1. A fingerprint recognition device, comprising: an optical collimator, the optical collimator comprising:

a light shielding layer having a plurality of light holes thereon; the light holes are used for transmitting light reflected by the fingerprint;

a lens array including a plurality of lens groups; each of the lens groups includes a plurality of lenses; the lens groups are arranged in one-to-one correspondence with the light holes; the lens array is arranged on one side of the shading layer far away from the fingerprint contact surface;

the optical sensor is arranged on one side of the lens array, which is away from the shading layer;

light rays emitted from each light-transmitting hole irradiate different lenses in the lens group corresponding to the light-transmitting hole at different angles;

each lens is used for focusing the light rays irradiated on the lens;

the optical centers of a plurality of lenses in each lens group are positioned on the same cambered surface, and the cambered surfaces are protruded towards the optical sensor; at least some of the lenses have different apertures.

2. The fingerprint identification device of claim 1, wherein the optical collimator further comprises: and the monochromatic filter layer is arranged corresponding to the light holes and is used for filtering out light rays of other colors except the color of the monochromatic filter layer.

3. The fingerprint recognition device of claim 2, wherein the material of the single color filter layer comprises a resin.

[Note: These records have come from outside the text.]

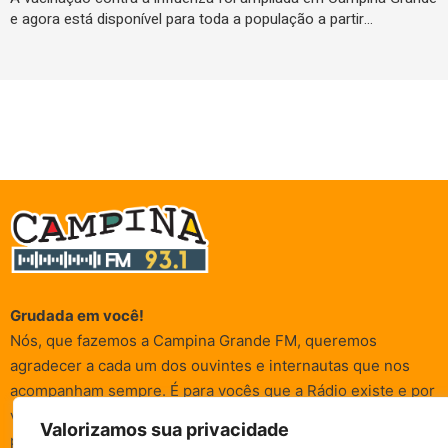
e agora está disponível para toda a população a partir…
Grudada em você!
Nós, que fazemos a Campina Grande FM, queremos
agradecer a cada um dos ouvintes e internautas que nos
acompanham sempre. É para vocês que a Rádio existe e por
vocês que as informações (informativas, de entretenimento,
Valorizamos sua privacidade
promocionais e de conscientização) são realizadas.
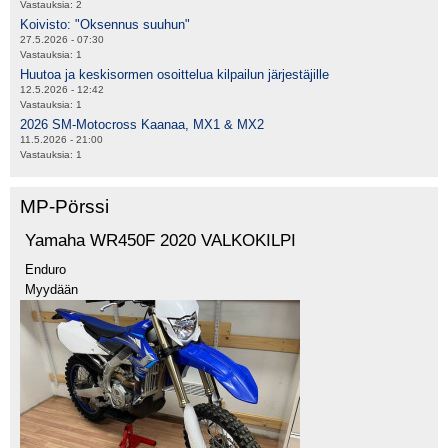
Vastauksia:
2
Koivisto: "Oksennus suuhun"
27.5.2026 - 07:30
Vastauksia:
1
Huutoa ja keskisormen osoittelua kilpailun järjestäjille
12.5.2026 - 12:42
Vastauksia:
1
2026 SM-Motocross Kaanaa, MX1 & MX2
11.5.2026 - 21:00
Vastauksia:
1
MP-Pörssi
Yamaha WR450F 2020 VALKOKILPI
Enduro
Myydään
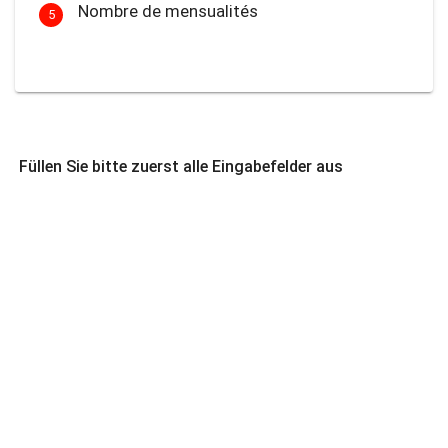
Nombre de mensualités
5
Füllen Sie bitte zuerst alle Eingabefelder aus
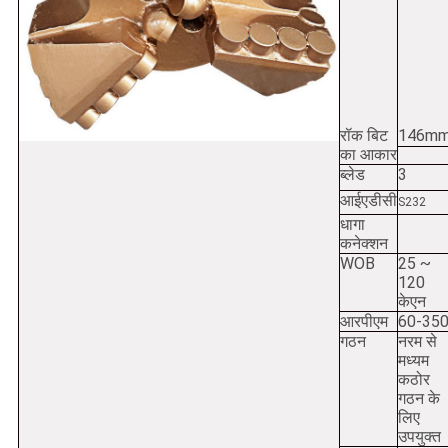
रॉक बिट
146m
का आकार
ब्लेड
3
आईएडीसी
S232
धागा
कनेक्शन
WOB
25 ~
120
केएन
आरपीएम
60-35
गठन
नरम से
मध्यम
कठोर
गठन के
लिए
उपयुक्त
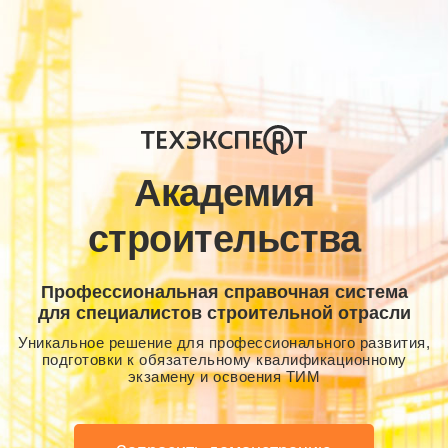
Академия
строительства
Профессиональная справочная система
для специалистов строительной отрасли
Уникальное решение для профессионального развития,
подготовки к обязательному квалификационному
экзамену и освоения ТИМ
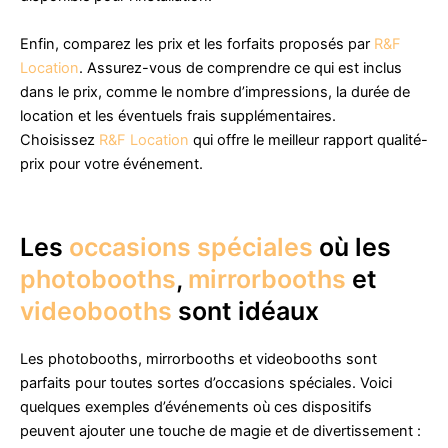
Enfin, comparez les prix et les forfaits proposés par
R&F
Location
. Assurez-vous de comprendre ce qui est inclus
dans le prix, comme le nombre d’impressions, la durée de
location et les éventuels frais supplémentaires.
Choisissez
R&F Location
qui offre le meilleur rapport qualité-
prix pour votre événement.
Les
occasions spéciales
où les
photobooths
,
mirrorbooths
et
videobooths
sont idéaux
Les photobooths, mirrorbooths et videobooths sont
parfaits pour toutes sortes d’occasions spéciales. Voici
quelques exemples d’événements où ces dispositifs
peuvent ajouter une touche de magie et de divertissement :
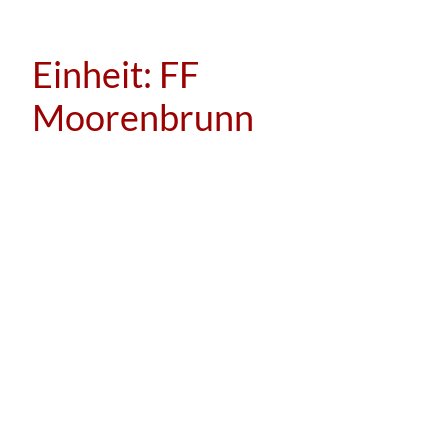
Einheit:
FF
Moorenbrunn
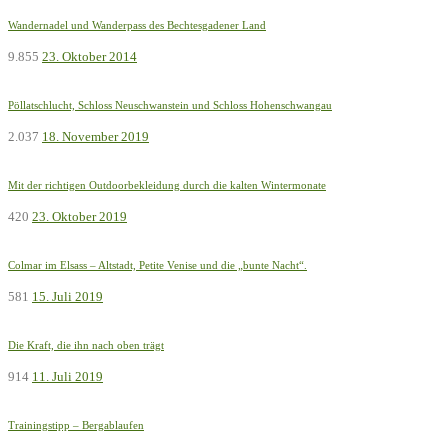
Wandernadel und Wanderpass des Bechtesgadener Land
9.855
23. Oktober 2014
Pöllatschlucht, Schloss Neuschwanstein und Schloss Hohenschwangau
2.037
18. November 2019
Mit der richtigen Outdoorbekleidung durch die kalten Wintermonate
420
23. Oktober 2019
Colmar im Elsass – Altstadt, Petite Venise und die „bunte Nacht“.
581
15. Juli 2019
Die Kraft, die ihn nach oben trägt
914
11. Juli 2019
Trainingstipp – Bergablaufen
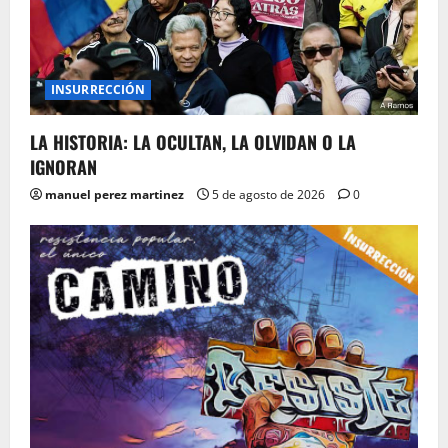
INSURRECCIÓN
LA HISTORIA: LA OCULTAN, LA OLVIDAN O LA
IGNORAN
manuel perez martinez
5 de agosto de 2026
0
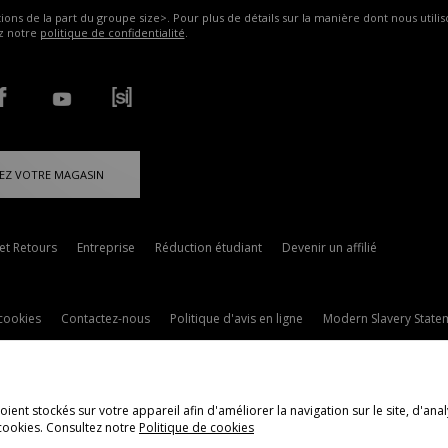
ns de la part du groupe size>. Pour plus de détails sur la manière dont nous utilis
ez notre
politique de confidentialité
.
EZ VOTRE MAGASIN
 et Retours
Entreprise
Réduction étudiant
Devenir un affilié
cookies
Contactez-nous
Politique d'avis en ligne
Modern Slavery State
ent stockés sur votre appareil afin d'améliorer la navigation sur le site, d'anal
cookies. Consultez notre
Politique de cookies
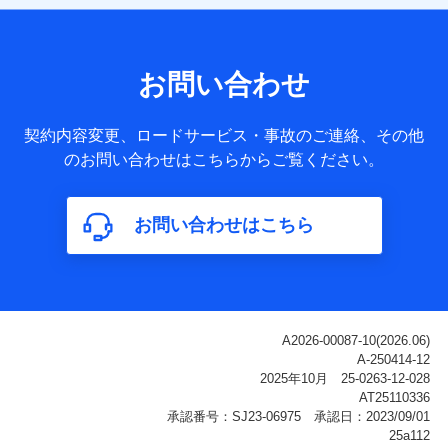
【共同して利用される利用データの項目】
当社または株式会社NTTドコモ・フィナンシャルグループが
サービス提供等を通じて取得した、以下の情報などの個人デ
お問い合わせ
ータ
基本情報
契約内容変更、ロードサービス・事故のご連絡、その他
氏名、電話番号、メールアドレス、お客さまの識別子、
のお問い合わせはこちらからご覧ください。
属性、連絡先、dポイントサービスのご利用に関する情
報。例として、dポイントカード番号、性別、年齢、家族
構成、住所、dポイント残高、dポイント利用履歴などが
お問い合わせはこちら
含まれます。
利用情報
当社または株式会社NTTドコモ・フィナンシャルグルー
プが提供する各種サービスなどのご契約・ご利用などに
関する情報。例として、当社または株式会社NTTドコ
モ・フィナンシャルグループが提供する各種サービスの
ご契約状態・ご利用履歴インターネット利用時の行動に
関する情報、アプリケーション利用時の行動に関する情
報、購入されたサービスや商品の名称・購入場所・決済
に関する情報、アンケートの回答に関する情報などが含
まれます。
保険関連サービス情報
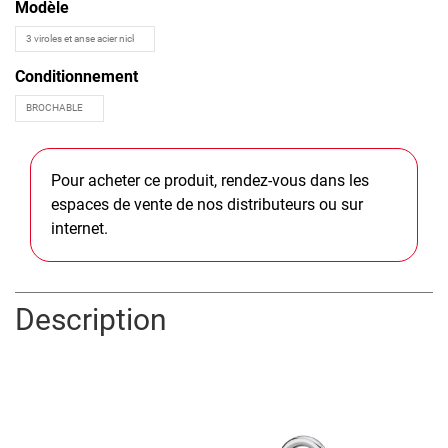
Modèle
Conditionnement
Pour acheter ce produit, rendez-vous dans les
espaces de vente de nos distributeurs ou sur
internet.
Description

4. The fingerprint recognition device of claim 2, wherein the optical sensor comprises a monochrome sensor for sensing monochrome light;

the monochromatic sensor is used for sensing the light rays of the color of the monochromatic filter layer.

5. A display substrate comprising a fingerprint recognition device according to any one of claims 1-4.

6. The display substrate according to claim 5, wherein the display substrate comprises: OLED display substrates.

7. A display device comprising the display substrate according to claim 5 or 6.